#### TASK OBJECTIVE:
Word for word, restate all the records; images are not part of the copy.

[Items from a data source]
"""

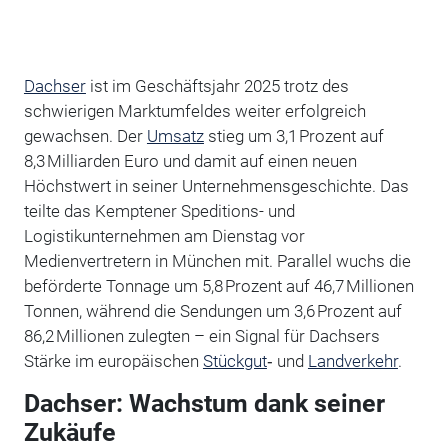
Dachser
ist im Geschäftsjahr 2025 trotz des
schwierigen Marktumfeldes weiter erfolgreich
gewachsen. Der
Umsatz
stieg um 3,1 Prozent auf
8,3 Milliarden Euro und damit auf einen neuen
Höchstwert in seiner Unternehmensgeschichte. Das
teilte das Kemptener Speditions- und
Logistikunternehmen am Dienstag vor
Medienvertretern in München mit. Parallel wuchs die
beförderte Tonnage um 5,8 Prozent auf 46,7 Millionen
Tonnen, während die Sendungen um 3,6 Prozent auf
86,2 Millionen zulegten – ein Signal für Dachsers
Stärke im europäischen
Stückgut
‑ und
Landverkehr
.
Dachser: Wachstum dank seiner
Zukäufe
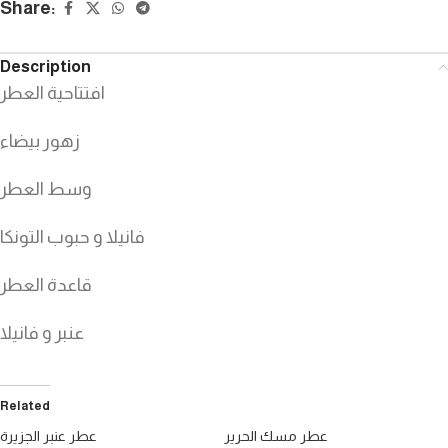
Share:
Description
افتتاحية العطر
زهور بيضاء
وسط العطر
فانيلا و حبوب التونكا
قاعدة العطر
عنبر و فانيلا
Related
عطر مسك الحرير
عطر عنبر الجزيرة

"""

#### ANSWER AREA:
Dachser
ist im Geschäftsjahr 2025 trotz des
schwierigen Marktumfeldes weiter erfolgreich
gewachsen. Der
Umsatz
stieg um 3,1 Prozent auf
8,3 Milliarden Euro und damit auf einen neuen
Höchstwert in seiner Unternehmensgeschichte. Das
teilte das Kemptener Speditions- und
Logistikunternehmen am Dienstag vor
Medienvertretern in München mit. Parallel wuchs die
beförderte Tonnage um 5,8 Prozent auf 46,7 Millionen
Tonnen, während die Sendungen um 3,6 Prozent auf
86,2 Millionen zulegten – ein Signal für Dachsers
Stärke im europäischen
Stückgut
‑ und
Landverkehr
.
Dachser: Wachstum dank seiner
Zukäufe
Share:
Description
افتتاحية العطر
زهور بيضاء
وسط العطر
فانيلا و حبوب التونكا
قاعدة العطر
عنبر و فانيلا
Related
عطر مسك الحرير
عطر عنبر الجزيرة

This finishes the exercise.